Copy each line from the data that has the word "Популярные" in it.

╭─ Extracted entries

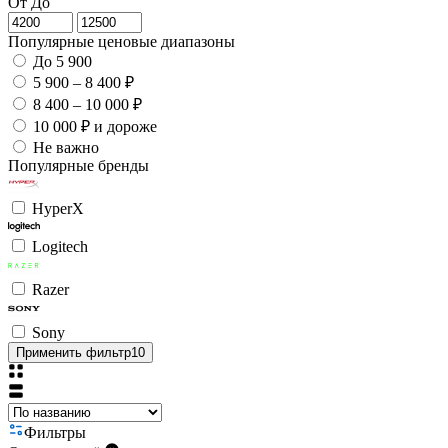
От
До
Популярные ценовые диапазоны
До 5 900
5 900 – 8 400 ₽
8 400 – 10 000 ₽
10 000 ₽ и дороже
Не важно
Популярные бренды
HyperX
Logitech
Razer
Sony
Применить фильтр
10
Фильтры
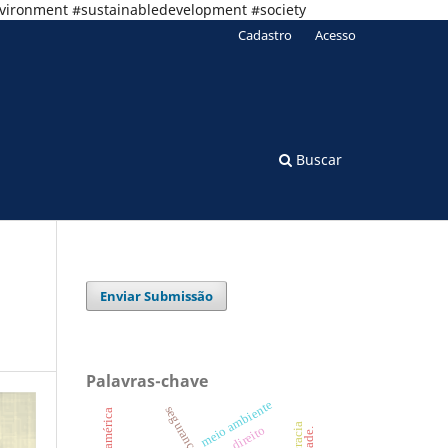
nvironment #sustainabledevelopment #society
Cadastro
Acesso
Buscar
Enviar Submissão
Palavras-chave
meio ambiente
direito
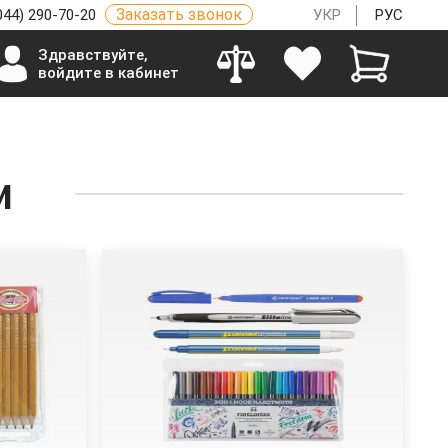
Заказать звонок
044) 290-70-20
УКР
РУС
Здравствуйте,
войдите в кабинет
и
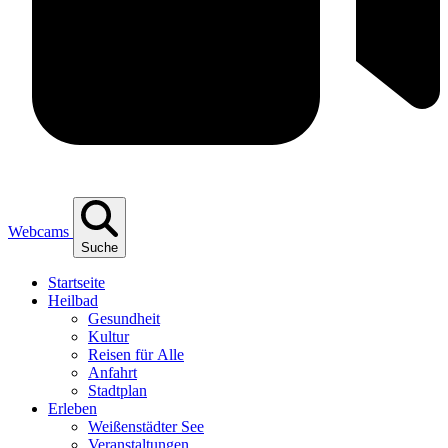
Webcams
Suche
Start­sei­te
Heil­bad
Gesund­heit
Kul­tur
Rei­sen für Alle
Anfahrt
Stadt­plan
Erle­ben
Wei­ßen­städ­ter See
Ver­an­stal­tun­gen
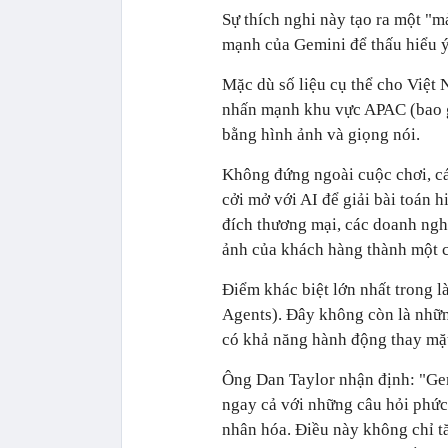
Sự thích nghi này tạo ra một "
mạnh của Gemini để thấu hiểu ý
Mặc dù số liệu cụ thể cho Việt 
nhấn mạnh khu vực APAC (bao gồ
bằng hình ảnh và giọng nói.
Không đứng ngoài cuộc chơi, cá
cởi mở với AI để giải bài toán 
đích thương mại, các doanh ngh
ảnh của khách hàng thành một c
Điểm khác biệt lớn nhất trong l
Agents). Đây không còn là nhữn
có khả năng hành động thay mặ
Ông Dan Taylor nhận định: "Gem
ngay cả với những câu hỏi phức 
nhân hóa. Điều này không chỉ tă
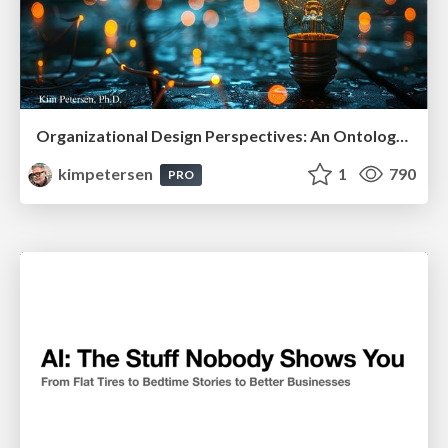
Organizational Design Perspectives: An Ontology of Organizational Design Elements
kimpetersen
1
790
PRO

╰─

Reply:
Популярные ценовые диапазоны
Популярные бренды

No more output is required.